There's been discussion on this every so often. No, a cold plate chiller or coil chiller(for soda or beer) needs to be set in ice but not actually freezing(more explanation to this).
Putting the plate chiller in a fridge alone will not be cold enough to flash chill the soda water (or whatever liquid is flowing through).
Putting the plate chiller in a freezer will wind up being too cold, and you'll wind up having water freeze in the plate itself.
Ice on top of a chill plate (ice bank) will: (with the ice being below freezing) keep the surrounding liquid at a constant freezing temperature (32F)without being so cold as to freeze the liquid in the line (31F). If you kept this in an open bin, you would lose ice due to the surrounding ambient temperature, so it is said to be possible to have ice in chill plate assembly that has a cooling system that doesnt' get to freezing. (like having a chillplate in a box in the fridge that you keep adding ice to. You'll still be losing ice, but some of the ice won't be melting as quickly). Really though, the only ice that's lost this way is the outermost ice (like the stuff sitting on top exposed to air).
See:
Beer Jockey Box | Beer Cooling & Dispensing Equipment
A chiller assembly is used when dispensing soda or beer. For example, if you have an inline system (no kegs) you're taking water right from tap which is approx 50 degrees(I'll measure later) and either chilled first then force carbonated or more likely force carbonated then in-line chilled to 32 degrees, mixed with soda syrup (especially for a bag in box method) and then sent out through the soda machine / bar gun.
You'll usually see this type of usage at a bar or restauraunt.

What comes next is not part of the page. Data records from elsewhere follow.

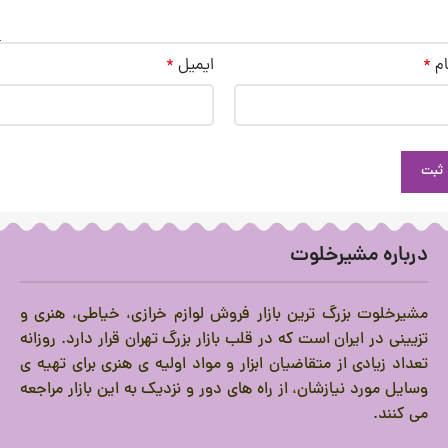
ام
*
ایمیل
*
درباره مشیرخلوت
مشیرخلوت بزرگ ترین بازار فروش لوازم خرازی، خیاطی، هنری و
تزیینی در ایران است که در قلب بازار بزرگ تهران قرار دارد.
روزانه
تعداد زیادی از متقاضیان ابزار و مواد اولیه ی هنری برای تهیه ی
وسایل مورد نیازشان، از راه های دور و نزدیک به این بازار مراجعه
می کنند.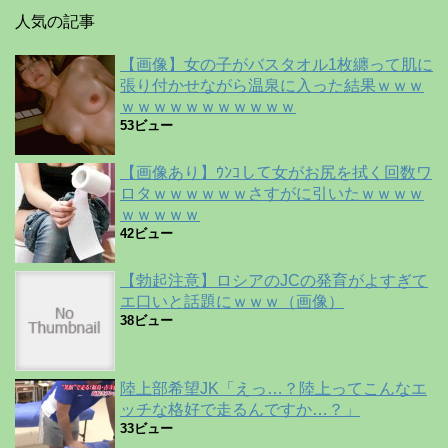
人気の記事
【画像】女の子がバスタオル1枚纏って肌に
張り付かせながら温泉に入った結果ｗｗｗ
ｗｗｗｗｗｗｗｗｗｗｗ
53ビュー
【画像あり】ｳﾝｺして女がお尻を拭く回数ワ
ロタｗｗｗｗｗｗさすがに引いたｗｗｗｗ
ｗｗｗｗｗ
42ビュー
【勃起注意】ロシアのJCの発育がよすぎて
エ口いと話題にｗｗｗ（画像）
38ビュー
陸上部希望JK「えっ…？陸上ってこんなエ
ッチな格好で走るんですか…？」
33ビュー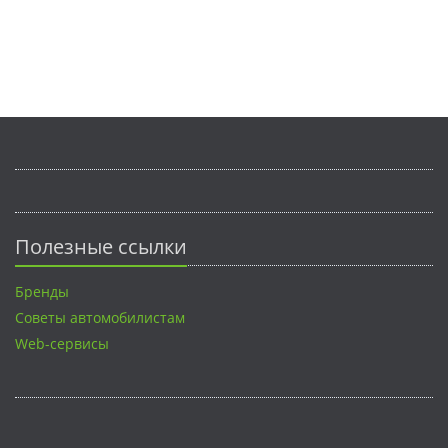
Полезные ссылки
Бренды
Советы автомобилистам
Web-сервисы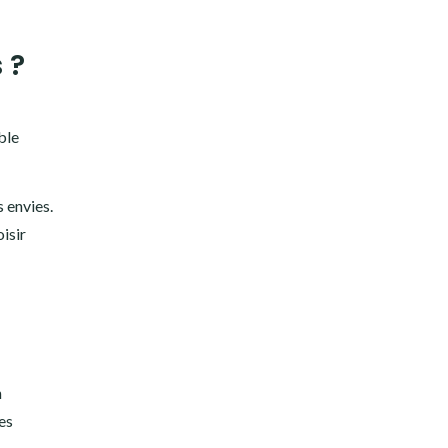
 ?
ble
s envies.
isir
n
es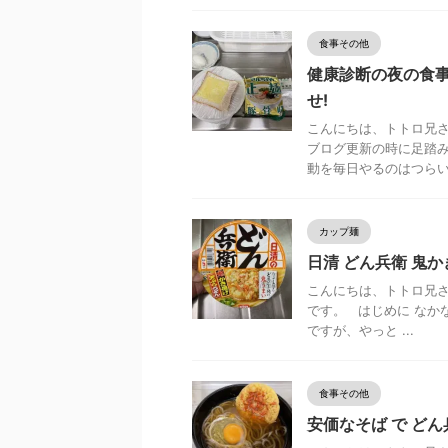
食事その他
健康診断の夜の食
せ!
こんにちは、トトロ兄さ
ブログ更新の時に足踏み
動を毎日やるのはつらい .
カップ麺
日清 どん兵衛 鬼か
こんにちは、トトロ兄さ
です。 はじめに なか
ですが、やっと ...
食事その他
安価なそば で どん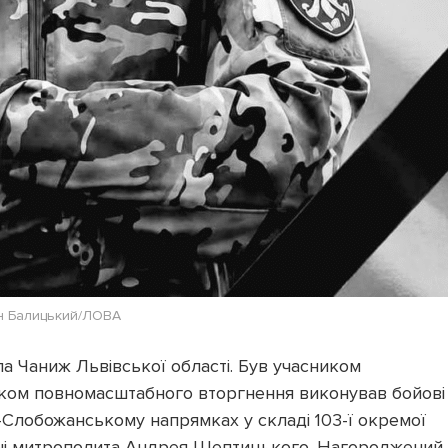
н Балицький/ЛОВА
а Чаниж Львівської області. Був учасником
атком повномасштабного вторгнення виконував бойові
-Слобожанському напрямках у складі 103-ї окремої
ені митрополита Андрея Шептицького. Нагороджений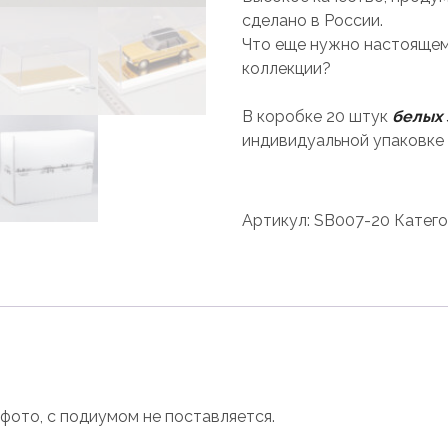
сделано в России.
Что еще нужно настоящем
коллекции?
В коробке 20 штук
белых
индивидуальной упаковке 
Артикул:
SB007-20
Катего
 фото, с подиумом не поставляется.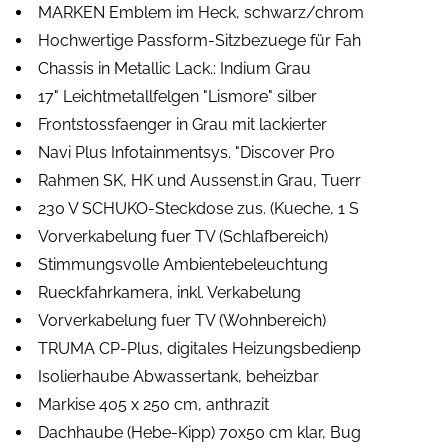
MARKEN Emblem im Heck, schwarz/chrom
Hochwertige Passform-Sitzbezuege für Fah
Chassis in Metallic Lack.: Indium Grau
17" Leichtmetallfelgen "Lismore" silber
Frontstossfaenger in Grau mit lackierter
Navi Plus Infotainmentsys. "Discover Pro
Rahmen SK, HK und Aussenst.in Grau, Tuerr
230 V SCHUKO-Steckdose zus. (Kueche, 1 S
Vorverkabelung fuer TV (Schlafbereich)
Stimmungsvolle Ambientebeleuchtung
Rueckfahrkamera, inkl. Verkabelung
Vorverkabelung fuer TV (Wohnbereich)
TRUMA CP-Plus, digitales Heizungsbedienp
Isolierhaube Abwassertank, beheizbar
Markise 405 x 250 cm, anthrazit
Dachhaube (Hebe-Kipp) 70x50 cm klar, Bug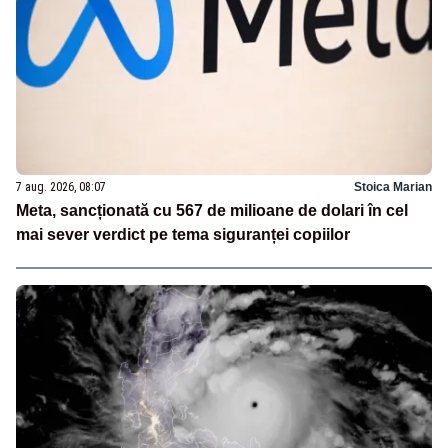
7 aug. 2026, 08:07
Stoica Marian
Meta, sancționată cu 567 de milioane de dolari în cel
mai sever verdict pe tema siguranței copiilor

An alternative to the chill plate method is to force carb the water and send it into a keg that's stored in a fridge. The 5 gallons of water will chill to 32 degrees and be distributed out, and the carbonation system will replenish this water. 12 oz water at 50 degrees adding to 5 gallons (625 oz) at 32 degrees means that your temperature change will be negligable. However, this won't stand up to constant use (like the hundreds to thousands of customers at a bar or restaurant) but would stand up to some home use. Maybe even a party of guests who don't constantly drink soda. Check out some of EFaden's posts where this setup was used.